In the intervening years our experiences with household management waxed and waned in levels of financial responsibility and avoidance of mess. For a couple of years we moved in to a 300 square foot yurt in the woods where even at its messiest we could have it completely tidy in 30 min. At that time, both of us were also working very little so we could both be at-home parents as much as possible. The result is that we were able to live on as little as $300/month. We lived without electricity, running water, heated with wood I gathered and cut, and without a fridge, we couldn’t buy lots of prepared foods so I cooked most things from scratch: dried beans, fresh veggies bought a few days before with occasional fish that would be cooked as soon as we brought it home since we couldn’t keep it cool. Many of those things we bartered for so we didn’t even need money for that.
In those years we did really well with money and household management in great part because we minimized the number of things we had to manage. It was the ideal path for us at the time as having little to manage and little need for work meant we could spend a great deal of time together as a family.
After that time, though, we eventually moved back in to a more conventional situation with an apartment and with my having a full time job. With all that came some of the old challenges, albeit much less severe. Money was generally better though with a small child, keeping the house clean was more challenging than ever.

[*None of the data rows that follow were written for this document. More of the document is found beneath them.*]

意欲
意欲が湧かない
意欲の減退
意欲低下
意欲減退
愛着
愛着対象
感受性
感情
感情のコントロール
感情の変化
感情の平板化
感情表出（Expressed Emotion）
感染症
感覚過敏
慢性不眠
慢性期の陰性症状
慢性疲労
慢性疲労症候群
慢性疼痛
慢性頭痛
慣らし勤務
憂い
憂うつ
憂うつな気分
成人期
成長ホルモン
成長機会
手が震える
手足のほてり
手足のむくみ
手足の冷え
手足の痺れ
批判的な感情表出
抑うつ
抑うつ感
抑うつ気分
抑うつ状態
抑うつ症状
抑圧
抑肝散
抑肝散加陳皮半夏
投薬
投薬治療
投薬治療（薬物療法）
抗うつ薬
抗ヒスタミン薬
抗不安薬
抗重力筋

A couple of things addressed both issues:
Much of our problem with keeping a tidy house had to do with our feeling there were so many better things to do together than clean. About 10 years ago, we came across a fantastic idea: We loved playing cards, backgammon, and other board games. We would now add gambling to the mix. We would sit down on an evening or weekend and start a game with the loser obligated to do a chore that was determined before the game. The person who wasn’t working would read aloud to the other person to entertain them. The chores wouldn’t be long, tedious ones – they would be small ones like “Sweep and mop the kitchen” or “clean the toilet.” The change was almost immediate. We love playing games and the “high stakes” made it more fun.
As for money management, this one is a relatively recent change. We’ve experimented before with each of us having an “allowance” – a set amount of spending money that we could use in a week. This is intended to keep our variable expenses – mostly dining out – to a minimum. In reality, though, it rarely lasted. One or the other of us would find ourselves out in the world with no more allowance left but ravenously hungry and head for a restaurant where we’d overspend and then the idea would just fade away for a while.
But a recent change to this has really changed this for the better. The tweaks we made are:
- Reduce the allowance to an amount a little below what we might actually spend in a week. Right now that amount is $25 but it may drop further based on the success of the other point.
- We created a list of routine chores from cleaning the fridge to washing the dishes to going grocery shopping and gave them small financial rewards. We get $0.35 added to that week’s allowance for loading and unloading the dishwasher, a full grocery trip gets the person doing it $2. Making dinner gets me (it’s almost always me) $3 – which is far cheaper than a dinner out would be.
- We encourage not spending by allowing us to carry over half of what’s left at the end of the week to the next week and then adding that week’s $25 to it.
The result is that we now find ourselves seeing where we’re at allowance-wise, seeing that if we want to grab a fancy coffee we might need more money and then doing a small series of necessary chores to get the money to do it. The house ends up cleaner, we spend less, and we have fun doing it. This combination of playing games for chores, having an allowance and then supplementing that allowance with more chores has resulted in our having the best home/money/leisure balance we’ve ever had.